__Task to complete__: Only a single number is expected: how many lines of the data hold the word "시설에는".

Stored dataset items

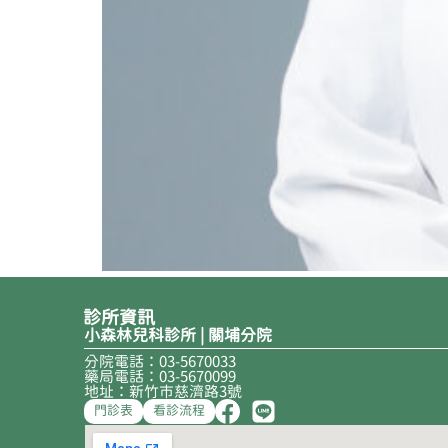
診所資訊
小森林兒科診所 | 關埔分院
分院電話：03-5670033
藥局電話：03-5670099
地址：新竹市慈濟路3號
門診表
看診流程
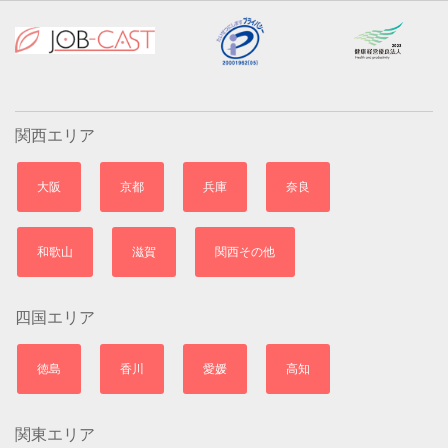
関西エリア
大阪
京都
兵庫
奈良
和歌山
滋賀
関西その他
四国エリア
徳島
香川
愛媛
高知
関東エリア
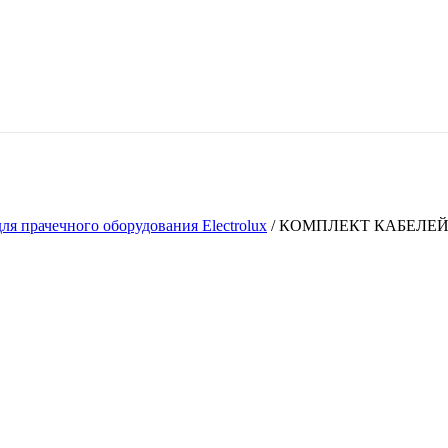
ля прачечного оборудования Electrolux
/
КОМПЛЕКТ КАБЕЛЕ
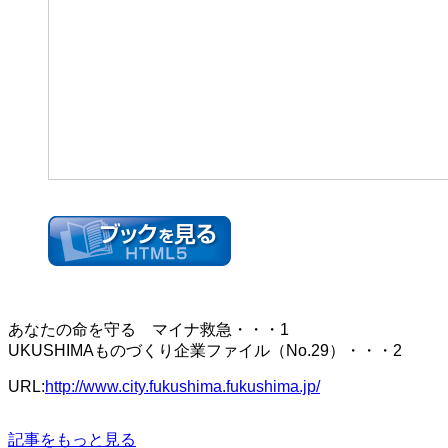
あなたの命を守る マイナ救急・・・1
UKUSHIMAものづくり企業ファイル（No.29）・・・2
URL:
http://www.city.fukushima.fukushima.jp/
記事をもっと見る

* * *

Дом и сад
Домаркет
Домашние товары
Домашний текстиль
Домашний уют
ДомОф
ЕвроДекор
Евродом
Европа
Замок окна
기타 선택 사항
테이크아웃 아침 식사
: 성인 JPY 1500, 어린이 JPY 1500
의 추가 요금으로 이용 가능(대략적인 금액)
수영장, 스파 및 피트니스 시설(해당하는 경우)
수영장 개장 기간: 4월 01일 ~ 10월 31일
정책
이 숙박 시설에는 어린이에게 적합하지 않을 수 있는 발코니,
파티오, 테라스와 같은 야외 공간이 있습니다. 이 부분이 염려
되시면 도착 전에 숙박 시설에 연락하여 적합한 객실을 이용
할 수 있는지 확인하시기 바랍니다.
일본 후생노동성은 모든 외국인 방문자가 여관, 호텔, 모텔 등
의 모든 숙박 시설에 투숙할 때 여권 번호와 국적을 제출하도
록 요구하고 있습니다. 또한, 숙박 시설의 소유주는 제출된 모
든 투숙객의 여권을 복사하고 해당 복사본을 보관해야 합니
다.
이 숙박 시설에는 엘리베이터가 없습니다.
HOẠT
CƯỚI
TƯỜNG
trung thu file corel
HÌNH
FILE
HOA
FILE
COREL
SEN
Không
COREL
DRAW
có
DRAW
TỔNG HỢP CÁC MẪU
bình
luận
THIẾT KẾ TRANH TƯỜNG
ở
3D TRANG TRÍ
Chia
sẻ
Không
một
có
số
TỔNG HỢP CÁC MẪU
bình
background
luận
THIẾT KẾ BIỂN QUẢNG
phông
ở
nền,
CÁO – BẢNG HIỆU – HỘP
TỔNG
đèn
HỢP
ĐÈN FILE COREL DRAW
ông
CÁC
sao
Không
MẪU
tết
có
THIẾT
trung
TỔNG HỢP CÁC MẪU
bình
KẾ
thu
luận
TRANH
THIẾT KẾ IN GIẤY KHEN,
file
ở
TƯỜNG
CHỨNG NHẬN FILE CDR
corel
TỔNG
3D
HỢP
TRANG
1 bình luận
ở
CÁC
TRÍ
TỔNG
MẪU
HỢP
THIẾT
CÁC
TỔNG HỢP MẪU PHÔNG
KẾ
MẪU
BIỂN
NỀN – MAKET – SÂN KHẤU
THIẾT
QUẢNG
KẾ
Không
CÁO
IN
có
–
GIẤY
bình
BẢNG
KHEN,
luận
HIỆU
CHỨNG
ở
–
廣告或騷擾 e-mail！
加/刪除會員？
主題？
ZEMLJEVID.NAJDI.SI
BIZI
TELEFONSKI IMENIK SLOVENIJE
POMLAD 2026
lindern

__Exercise output__: 2